# GOAL OF THE EXERCISE
Look through the lines below and extract each one that contains "Intelligence".

[Recorded data]

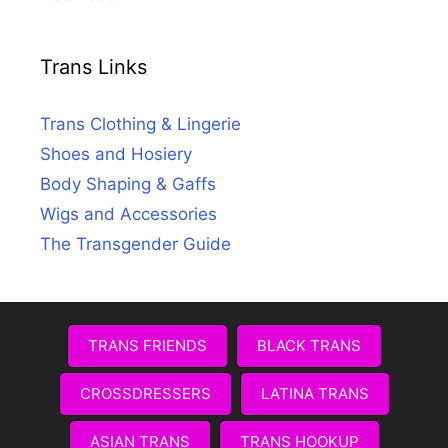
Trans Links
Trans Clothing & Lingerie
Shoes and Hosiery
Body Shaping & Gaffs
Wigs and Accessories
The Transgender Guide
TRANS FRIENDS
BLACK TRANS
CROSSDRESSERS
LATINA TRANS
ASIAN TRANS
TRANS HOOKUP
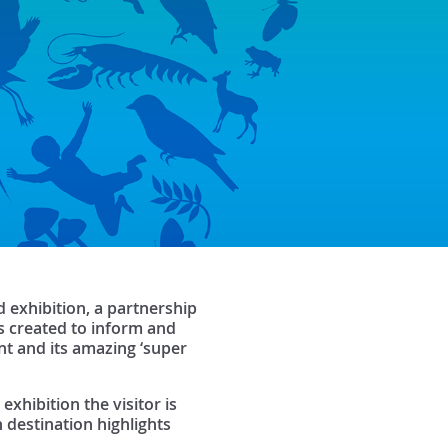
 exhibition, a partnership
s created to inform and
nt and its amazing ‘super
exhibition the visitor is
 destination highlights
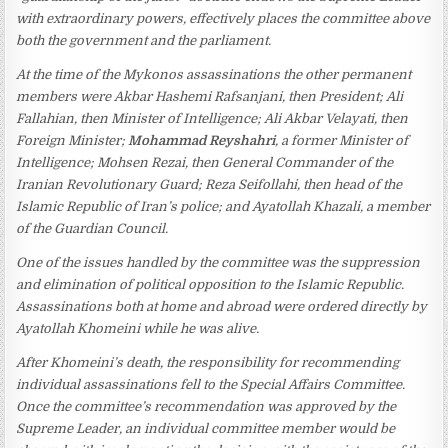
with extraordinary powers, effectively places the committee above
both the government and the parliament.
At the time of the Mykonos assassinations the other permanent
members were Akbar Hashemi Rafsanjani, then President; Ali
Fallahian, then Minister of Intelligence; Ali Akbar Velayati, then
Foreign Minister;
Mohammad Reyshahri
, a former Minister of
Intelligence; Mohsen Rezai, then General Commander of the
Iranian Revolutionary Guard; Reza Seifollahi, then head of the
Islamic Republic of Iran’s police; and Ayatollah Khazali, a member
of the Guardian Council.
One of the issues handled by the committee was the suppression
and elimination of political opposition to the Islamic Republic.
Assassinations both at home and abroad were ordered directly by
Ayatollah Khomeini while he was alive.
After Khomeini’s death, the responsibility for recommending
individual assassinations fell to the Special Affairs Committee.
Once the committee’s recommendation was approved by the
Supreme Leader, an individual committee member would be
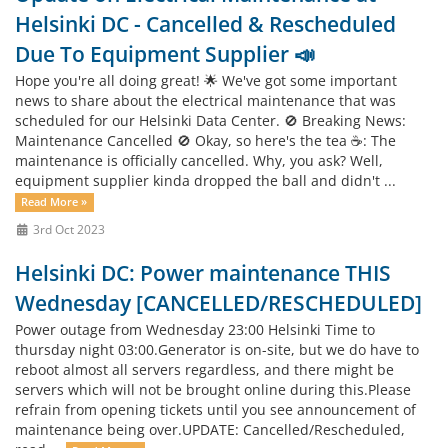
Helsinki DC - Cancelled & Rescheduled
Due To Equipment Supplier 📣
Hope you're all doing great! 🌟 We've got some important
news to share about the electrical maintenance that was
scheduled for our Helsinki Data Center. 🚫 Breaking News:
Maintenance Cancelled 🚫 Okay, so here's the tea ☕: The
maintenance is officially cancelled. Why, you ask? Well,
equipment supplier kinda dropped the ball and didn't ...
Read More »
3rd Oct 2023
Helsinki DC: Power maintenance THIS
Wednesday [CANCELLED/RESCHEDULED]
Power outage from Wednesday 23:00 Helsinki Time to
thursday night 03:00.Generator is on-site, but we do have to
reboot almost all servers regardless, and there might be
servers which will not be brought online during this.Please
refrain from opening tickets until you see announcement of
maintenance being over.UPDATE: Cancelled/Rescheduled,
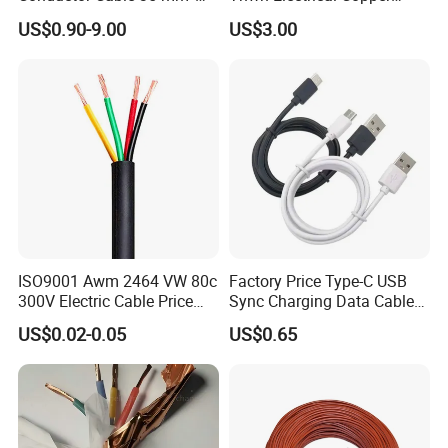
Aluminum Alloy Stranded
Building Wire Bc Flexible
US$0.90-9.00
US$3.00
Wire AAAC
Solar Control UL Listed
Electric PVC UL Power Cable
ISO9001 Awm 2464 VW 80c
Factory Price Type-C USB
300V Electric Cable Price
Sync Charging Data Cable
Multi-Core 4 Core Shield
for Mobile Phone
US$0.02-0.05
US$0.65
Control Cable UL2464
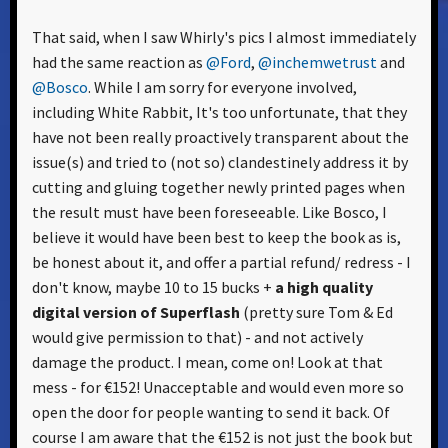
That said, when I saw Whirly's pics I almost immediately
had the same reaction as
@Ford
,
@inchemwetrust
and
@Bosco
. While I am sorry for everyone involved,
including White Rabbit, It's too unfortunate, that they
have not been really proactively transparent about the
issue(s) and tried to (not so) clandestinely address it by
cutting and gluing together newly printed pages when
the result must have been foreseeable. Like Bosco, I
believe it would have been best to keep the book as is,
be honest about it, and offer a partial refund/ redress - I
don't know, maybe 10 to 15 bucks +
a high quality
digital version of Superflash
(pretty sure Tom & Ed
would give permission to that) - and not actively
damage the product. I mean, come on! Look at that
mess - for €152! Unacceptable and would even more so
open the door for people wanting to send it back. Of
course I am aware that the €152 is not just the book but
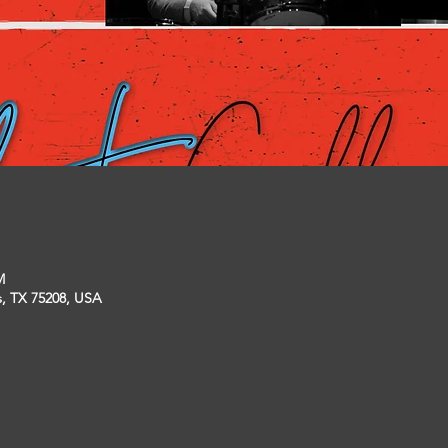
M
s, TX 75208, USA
==
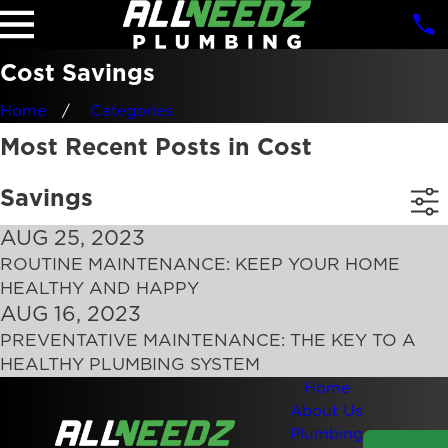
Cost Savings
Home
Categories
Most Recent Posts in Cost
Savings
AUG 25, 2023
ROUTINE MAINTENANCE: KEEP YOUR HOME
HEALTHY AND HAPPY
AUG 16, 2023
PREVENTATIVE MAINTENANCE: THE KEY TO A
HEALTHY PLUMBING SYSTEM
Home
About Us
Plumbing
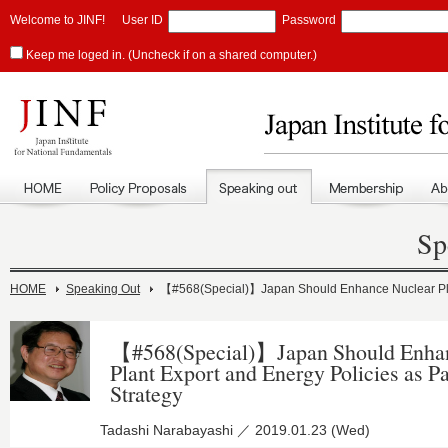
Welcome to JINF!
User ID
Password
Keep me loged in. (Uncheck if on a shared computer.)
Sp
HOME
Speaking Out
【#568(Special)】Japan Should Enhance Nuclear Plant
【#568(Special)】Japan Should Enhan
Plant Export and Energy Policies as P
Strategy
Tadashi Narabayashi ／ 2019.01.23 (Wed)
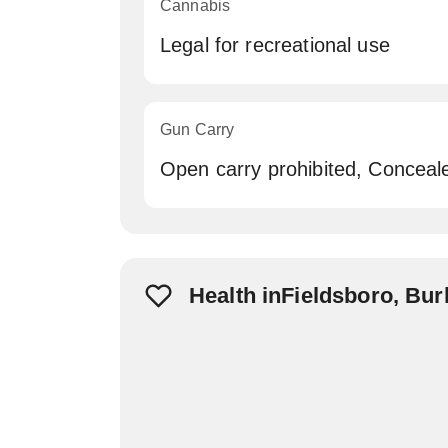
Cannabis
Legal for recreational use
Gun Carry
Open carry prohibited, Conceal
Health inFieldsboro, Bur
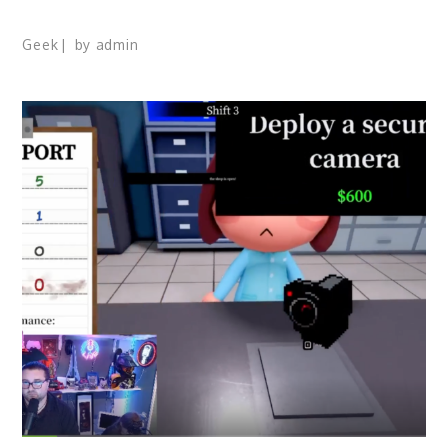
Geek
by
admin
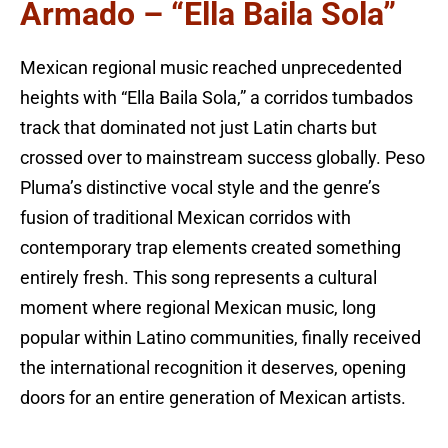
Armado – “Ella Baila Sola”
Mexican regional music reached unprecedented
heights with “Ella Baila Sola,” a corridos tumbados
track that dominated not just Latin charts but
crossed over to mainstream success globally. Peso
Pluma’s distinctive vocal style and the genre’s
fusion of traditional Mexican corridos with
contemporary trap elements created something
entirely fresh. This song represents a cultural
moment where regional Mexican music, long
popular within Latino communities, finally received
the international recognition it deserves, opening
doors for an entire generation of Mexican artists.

# WRITTEN SOLUTION
Fallahian, then Minister of Intelligence; Ali Akbar Velayati, then
Intelligence; Mohsen Rezai, then General Commander of the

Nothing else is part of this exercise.